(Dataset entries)
[Start of section]

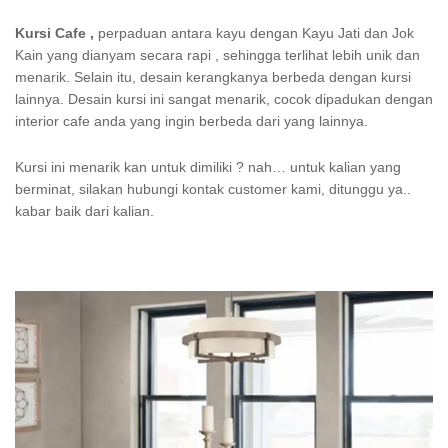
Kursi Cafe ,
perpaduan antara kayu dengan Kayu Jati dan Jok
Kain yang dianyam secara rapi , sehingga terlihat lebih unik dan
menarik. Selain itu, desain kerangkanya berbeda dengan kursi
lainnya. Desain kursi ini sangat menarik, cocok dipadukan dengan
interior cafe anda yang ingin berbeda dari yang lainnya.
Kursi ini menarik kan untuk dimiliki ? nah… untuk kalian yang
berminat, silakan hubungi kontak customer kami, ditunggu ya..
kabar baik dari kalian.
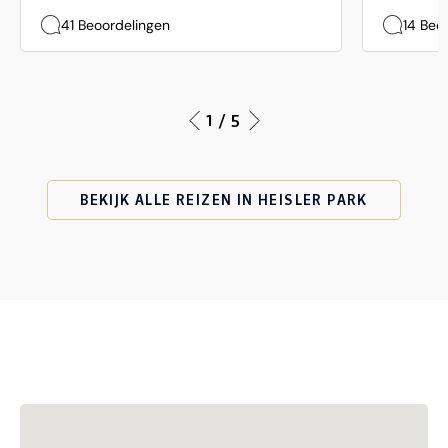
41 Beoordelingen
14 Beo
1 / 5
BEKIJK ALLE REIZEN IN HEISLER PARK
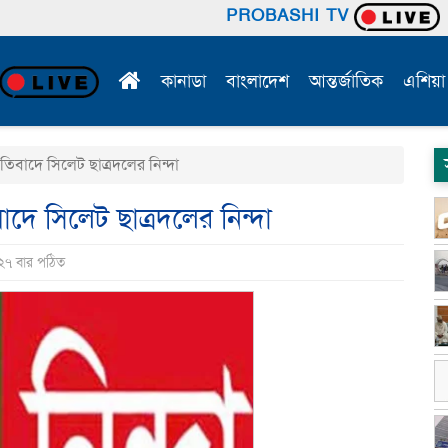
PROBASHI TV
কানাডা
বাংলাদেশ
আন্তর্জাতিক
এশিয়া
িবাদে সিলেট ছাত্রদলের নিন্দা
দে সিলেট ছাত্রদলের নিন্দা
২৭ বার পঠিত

[End of section]
[Start of section]

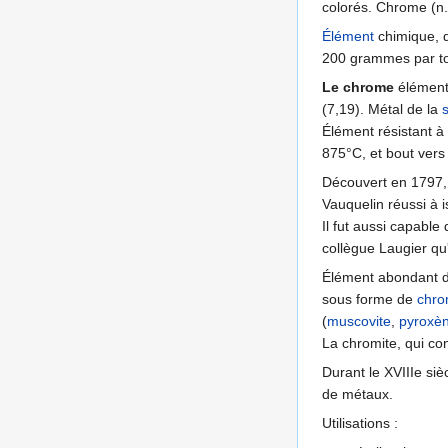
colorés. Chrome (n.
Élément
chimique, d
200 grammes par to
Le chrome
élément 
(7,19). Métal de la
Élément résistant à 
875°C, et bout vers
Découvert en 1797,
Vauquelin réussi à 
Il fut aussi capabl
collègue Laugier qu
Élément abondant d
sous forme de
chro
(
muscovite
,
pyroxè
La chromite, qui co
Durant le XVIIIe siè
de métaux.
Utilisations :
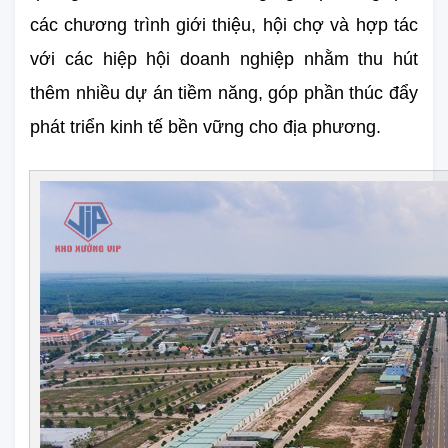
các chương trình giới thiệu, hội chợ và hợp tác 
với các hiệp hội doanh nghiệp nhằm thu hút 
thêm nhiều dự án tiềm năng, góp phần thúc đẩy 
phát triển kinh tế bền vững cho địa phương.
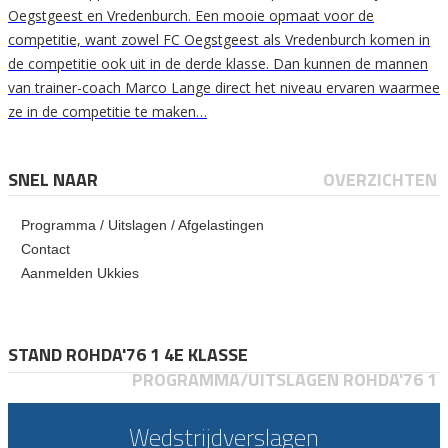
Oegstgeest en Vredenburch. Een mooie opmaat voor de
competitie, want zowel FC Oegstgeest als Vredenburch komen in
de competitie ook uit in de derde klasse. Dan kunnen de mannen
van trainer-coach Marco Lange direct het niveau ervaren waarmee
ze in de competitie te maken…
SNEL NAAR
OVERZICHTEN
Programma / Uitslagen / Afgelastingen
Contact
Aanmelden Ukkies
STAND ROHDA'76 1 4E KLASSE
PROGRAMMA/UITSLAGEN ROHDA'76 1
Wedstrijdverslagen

[End of section]

• **Problem details**: The lines to set down run from the line with "La chromite, qui co" up to and including the line with "Wedstrijdverslagen" in the entries above. Reproduce them exactly, with no pictures.

• **Reply to the task**:
La chromite, qui co
Durant le XVIIIe siè
de métaux.
Utilisations :
các chương trình giới thiệu, hội chợ và hợp tác 
với các hiệp hội doanh nghiệp nhằm thu hút 
thêm nhiều dự án tiềm năng, góp phần thúc đẩy 
phát triển kinh tế bền vững cho địa phương.
Oegstgeest en Vredenburch. Een mooie opmaat voor de
competitie, want zowel FC Oegstgeest als Vredenburch komen in
de competitie ook uit in de derde klasse. Dan kunnen de mannen
van trainer-coach Marco Lange direct het niveau ervaren waarmee
ze in de competitie te maken…
SNEL NAAR
OVERZICHTEN
Programma / Uitslagen / Afgelastingen
Contact
Aanmelden Ukkies
STAND ROHDA'76 1 4E KLASSE
PROGRAMMA/UITSLAGEN ROHDA'76 1
Wedstrijdverslagen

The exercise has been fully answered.